## WHAT NEEDS TO BE DONE
The lines you return should be those containing the string "Subversion", taken from the data below.

Extracted data entries
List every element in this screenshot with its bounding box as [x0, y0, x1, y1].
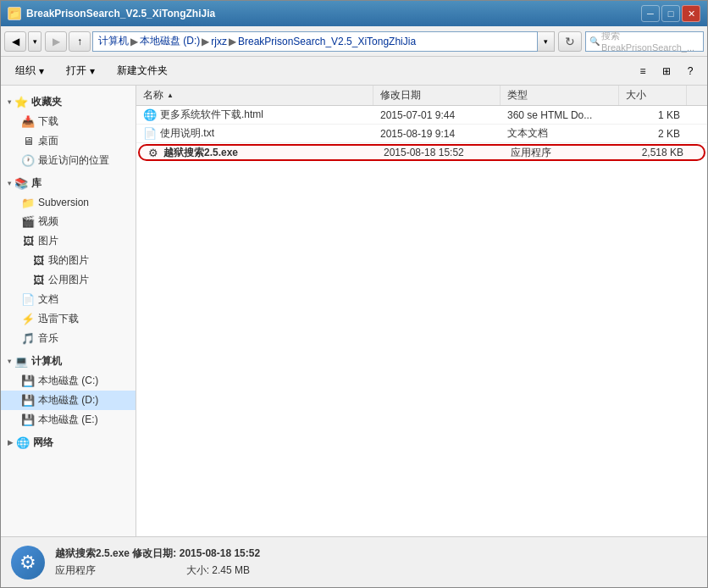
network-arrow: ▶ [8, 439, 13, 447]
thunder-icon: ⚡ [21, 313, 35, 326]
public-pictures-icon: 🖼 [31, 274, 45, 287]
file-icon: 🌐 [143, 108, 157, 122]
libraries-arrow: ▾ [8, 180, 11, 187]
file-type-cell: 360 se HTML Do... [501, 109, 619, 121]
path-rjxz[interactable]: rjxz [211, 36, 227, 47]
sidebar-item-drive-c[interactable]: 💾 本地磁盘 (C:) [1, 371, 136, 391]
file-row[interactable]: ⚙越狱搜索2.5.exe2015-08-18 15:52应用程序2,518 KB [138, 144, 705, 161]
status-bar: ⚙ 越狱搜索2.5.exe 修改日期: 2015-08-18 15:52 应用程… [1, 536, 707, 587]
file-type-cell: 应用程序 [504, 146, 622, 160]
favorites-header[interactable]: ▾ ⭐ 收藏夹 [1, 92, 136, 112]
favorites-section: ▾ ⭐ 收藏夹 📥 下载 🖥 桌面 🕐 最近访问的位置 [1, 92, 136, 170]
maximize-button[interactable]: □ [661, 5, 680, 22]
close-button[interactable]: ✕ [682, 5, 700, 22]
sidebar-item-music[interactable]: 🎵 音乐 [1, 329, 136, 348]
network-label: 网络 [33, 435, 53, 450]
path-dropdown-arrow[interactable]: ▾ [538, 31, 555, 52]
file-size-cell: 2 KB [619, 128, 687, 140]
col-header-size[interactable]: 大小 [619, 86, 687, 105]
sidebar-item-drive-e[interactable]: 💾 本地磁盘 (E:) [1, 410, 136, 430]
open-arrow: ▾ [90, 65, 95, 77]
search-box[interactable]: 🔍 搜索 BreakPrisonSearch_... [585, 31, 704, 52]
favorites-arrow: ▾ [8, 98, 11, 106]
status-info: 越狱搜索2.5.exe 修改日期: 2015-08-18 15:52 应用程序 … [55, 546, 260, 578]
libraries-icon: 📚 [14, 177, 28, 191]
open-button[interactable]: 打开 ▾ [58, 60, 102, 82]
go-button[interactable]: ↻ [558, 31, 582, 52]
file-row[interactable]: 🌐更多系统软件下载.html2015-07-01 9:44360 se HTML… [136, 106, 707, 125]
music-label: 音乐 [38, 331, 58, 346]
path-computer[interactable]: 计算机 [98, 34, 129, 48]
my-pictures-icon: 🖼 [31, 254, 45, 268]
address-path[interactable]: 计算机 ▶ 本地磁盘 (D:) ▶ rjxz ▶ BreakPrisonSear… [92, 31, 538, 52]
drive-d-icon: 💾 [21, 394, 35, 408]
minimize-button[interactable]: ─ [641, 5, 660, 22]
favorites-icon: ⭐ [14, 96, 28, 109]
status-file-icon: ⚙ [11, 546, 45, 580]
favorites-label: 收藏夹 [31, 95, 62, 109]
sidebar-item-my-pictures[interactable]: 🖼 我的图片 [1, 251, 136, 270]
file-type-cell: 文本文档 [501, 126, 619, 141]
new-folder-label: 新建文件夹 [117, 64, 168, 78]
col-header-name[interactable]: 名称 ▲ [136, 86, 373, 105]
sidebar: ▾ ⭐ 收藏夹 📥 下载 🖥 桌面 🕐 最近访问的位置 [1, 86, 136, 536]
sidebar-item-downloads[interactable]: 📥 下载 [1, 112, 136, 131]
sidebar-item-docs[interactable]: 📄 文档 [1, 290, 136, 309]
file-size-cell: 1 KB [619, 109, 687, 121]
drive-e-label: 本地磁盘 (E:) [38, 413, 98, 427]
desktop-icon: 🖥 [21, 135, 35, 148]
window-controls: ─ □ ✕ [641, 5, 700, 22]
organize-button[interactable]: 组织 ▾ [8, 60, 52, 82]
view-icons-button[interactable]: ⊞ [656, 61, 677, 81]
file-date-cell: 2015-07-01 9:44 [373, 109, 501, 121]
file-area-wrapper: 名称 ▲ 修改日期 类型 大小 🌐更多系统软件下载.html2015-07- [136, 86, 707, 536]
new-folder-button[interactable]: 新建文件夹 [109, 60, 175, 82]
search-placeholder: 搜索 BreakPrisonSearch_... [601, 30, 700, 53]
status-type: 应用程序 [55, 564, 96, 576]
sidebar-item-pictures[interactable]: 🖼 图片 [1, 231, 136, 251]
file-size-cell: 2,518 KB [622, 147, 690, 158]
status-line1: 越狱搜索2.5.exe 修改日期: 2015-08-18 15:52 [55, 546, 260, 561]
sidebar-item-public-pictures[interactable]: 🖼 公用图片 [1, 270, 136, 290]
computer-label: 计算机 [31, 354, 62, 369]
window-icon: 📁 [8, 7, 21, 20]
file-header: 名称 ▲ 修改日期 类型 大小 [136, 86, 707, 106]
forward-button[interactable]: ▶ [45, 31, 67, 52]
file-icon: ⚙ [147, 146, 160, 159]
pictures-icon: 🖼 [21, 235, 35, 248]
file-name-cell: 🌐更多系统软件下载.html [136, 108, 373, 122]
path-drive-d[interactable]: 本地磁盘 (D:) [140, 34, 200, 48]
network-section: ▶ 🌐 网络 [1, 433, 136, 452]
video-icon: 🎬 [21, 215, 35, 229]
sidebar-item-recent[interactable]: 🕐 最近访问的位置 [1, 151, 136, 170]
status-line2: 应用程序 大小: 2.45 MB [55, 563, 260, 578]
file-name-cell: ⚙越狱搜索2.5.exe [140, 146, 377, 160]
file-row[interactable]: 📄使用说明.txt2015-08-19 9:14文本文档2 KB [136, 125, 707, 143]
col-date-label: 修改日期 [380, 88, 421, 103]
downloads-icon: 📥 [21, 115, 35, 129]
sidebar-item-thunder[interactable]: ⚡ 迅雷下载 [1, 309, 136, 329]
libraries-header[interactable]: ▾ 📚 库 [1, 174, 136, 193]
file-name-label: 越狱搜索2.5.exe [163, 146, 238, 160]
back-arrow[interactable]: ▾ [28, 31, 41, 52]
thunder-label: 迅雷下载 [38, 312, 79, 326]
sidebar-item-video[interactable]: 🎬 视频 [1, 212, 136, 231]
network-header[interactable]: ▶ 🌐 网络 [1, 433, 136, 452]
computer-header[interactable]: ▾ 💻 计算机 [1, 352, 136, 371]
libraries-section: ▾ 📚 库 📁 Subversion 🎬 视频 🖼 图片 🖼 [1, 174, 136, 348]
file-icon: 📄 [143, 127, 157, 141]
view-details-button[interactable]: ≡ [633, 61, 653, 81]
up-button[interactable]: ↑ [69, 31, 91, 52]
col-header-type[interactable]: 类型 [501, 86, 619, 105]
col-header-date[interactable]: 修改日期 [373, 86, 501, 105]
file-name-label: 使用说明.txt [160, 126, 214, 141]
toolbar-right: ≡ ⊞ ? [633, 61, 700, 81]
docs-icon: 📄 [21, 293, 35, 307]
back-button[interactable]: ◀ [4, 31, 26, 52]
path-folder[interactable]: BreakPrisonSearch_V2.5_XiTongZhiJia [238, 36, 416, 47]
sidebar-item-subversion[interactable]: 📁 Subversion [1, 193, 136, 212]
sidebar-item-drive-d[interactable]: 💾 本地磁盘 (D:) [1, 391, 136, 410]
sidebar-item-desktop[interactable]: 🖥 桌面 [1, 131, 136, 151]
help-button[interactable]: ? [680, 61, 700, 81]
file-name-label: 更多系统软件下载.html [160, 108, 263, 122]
---
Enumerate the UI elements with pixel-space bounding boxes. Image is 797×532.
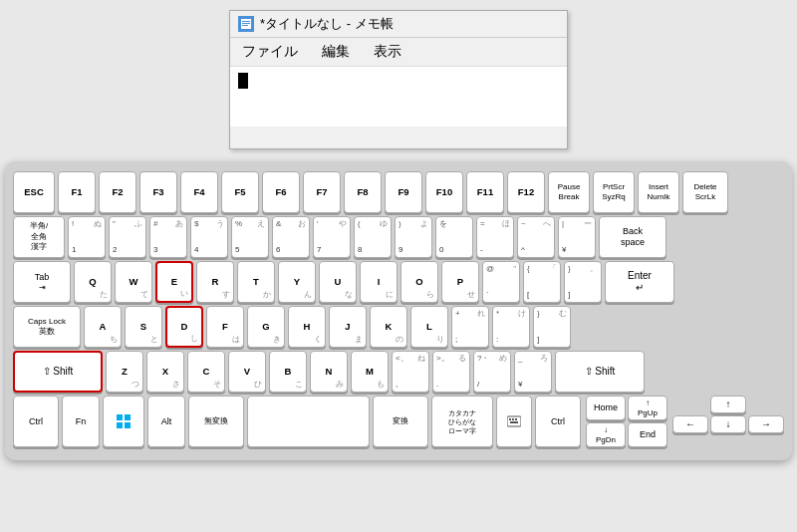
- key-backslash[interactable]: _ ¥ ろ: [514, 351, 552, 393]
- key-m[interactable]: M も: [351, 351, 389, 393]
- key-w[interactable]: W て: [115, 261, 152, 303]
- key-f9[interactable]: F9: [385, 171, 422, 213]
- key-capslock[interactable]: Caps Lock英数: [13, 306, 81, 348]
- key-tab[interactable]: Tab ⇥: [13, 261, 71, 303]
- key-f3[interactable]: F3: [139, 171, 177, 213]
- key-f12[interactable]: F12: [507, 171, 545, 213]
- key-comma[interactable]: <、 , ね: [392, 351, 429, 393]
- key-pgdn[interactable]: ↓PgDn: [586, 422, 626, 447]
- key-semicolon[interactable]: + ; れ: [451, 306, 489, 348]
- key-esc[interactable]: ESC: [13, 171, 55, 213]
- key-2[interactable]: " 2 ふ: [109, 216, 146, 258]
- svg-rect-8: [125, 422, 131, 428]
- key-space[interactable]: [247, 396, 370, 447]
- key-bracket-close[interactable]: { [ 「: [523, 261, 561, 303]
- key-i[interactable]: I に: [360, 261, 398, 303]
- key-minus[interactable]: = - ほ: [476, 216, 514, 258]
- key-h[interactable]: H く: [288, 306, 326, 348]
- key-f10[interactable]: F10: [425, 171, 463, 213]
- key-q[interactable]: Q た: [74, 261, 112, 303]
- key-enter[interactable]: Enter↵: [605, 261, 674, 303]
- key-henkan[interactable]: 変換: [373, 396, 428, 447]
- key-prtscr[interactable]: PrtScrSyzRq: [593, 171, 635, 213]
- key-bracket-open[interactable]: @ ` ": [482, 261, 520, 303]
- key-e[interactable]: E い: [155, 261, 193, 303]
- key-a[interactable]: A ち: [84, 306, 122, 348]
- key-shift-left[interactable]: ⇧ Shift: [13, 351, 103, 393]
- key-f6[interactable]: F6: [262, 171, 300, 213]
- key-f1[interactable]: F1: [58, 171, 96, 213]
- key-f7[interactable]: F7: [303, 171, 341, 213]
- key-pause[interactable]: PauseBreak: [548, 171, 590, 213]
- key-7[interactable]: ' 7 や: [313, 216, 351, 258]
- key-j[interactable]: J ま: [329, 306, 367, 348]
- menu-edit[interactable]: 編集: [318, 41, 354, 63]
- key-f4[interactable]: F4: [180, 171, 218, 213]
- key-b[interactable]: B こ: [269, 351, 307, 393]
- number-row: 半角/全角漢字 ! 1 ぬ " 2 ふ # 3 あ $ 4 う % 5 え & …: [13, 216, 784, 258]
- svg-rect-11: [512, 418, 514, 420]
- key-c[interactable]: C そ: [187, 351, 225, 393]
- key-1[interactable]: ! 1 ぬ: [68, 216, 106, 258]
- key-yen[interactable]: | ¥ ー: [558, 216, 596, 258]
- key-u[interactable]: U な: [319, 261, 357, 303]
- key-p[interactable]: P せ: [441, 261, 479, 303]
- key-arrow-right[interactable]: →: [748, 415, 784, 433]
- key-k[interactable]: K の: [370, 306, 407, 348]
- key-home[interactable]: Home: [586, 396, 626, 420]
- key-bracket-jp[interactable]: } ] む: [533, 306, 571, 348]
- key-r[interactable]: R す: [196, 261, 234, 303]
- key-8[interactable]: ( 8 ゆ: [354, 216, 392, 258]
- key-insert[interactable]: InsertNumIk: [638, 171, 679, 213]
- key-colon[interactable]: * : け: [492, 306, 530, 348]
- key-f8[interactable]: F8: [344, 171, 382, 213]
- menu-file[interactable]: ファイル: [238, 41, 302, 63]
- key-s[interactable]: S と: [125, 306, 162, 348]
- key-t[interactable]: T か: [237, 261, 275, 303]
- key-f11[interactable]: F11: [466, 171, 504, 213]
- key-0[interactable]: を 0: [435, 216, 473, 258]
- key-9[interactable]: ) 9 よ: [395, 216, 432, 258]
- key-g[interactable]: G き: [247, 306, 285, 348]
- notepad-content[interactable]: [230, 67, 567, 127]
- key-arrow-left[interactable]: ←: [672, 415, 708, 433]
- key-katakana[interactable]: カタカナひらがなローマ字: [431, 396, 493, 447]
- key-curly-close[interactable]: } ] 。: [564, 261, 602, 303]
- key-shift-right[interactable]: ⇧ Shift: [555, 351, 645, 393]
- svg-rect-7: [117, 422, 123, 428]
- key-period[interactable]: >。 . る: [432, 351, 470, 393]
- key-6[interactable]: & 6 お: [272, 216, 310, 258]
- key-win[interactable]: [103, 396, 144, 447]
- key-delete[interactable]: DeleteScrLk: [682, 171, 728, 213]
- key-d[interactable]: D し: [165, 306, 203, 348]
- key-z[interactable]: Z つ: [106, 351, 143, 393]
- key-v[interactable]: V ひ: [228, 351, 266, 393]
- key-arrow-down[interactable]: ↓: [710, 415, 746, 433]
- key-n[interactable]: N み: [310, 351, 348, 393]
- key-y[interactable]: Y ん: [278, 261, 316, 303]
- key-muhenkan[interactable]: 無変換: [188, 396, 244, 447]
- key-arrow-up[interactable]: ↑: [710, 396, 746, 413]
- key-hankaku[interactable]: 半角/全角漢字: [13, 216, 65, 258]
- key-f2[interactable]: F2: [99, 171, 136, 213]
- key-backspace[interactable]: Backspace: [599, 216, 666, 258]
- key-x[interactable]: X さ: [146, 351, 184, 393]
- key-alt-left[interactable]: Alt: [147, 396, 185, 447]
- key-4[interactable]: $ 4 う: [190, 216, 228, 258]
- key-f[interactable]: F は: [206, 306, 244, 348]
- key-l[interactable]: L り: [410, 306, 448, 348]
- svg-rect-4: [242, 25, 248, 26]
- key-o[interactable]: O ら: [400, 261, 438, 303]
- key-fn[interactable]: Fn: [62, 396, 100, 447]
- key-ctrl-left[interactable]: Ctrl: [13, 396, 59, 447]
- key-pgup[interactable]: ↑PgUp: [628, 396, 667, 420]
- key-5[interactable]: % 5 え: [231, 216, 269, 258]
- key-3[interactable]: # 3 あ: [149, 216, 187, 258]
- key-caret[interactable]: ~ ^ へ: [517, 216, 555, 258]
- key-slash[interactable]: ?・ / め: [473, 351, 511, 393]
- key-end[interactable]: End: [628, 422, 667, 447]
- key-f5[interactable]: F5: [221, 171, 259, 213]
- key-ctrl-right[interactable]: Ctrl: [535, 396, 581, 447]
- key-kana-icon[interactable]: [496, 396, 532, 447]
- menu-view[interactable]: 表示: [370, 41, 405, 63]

## RESULT FOR THIS EXERCISE
libraries-section: ▾ 📚 库 📁 Subversion 🎬 视频 🖼 图片 🖼 [1, 174, 136, 348]
sidebar-item-subversion[interactable]: 📁 Subversion [1, 193, 136, 212]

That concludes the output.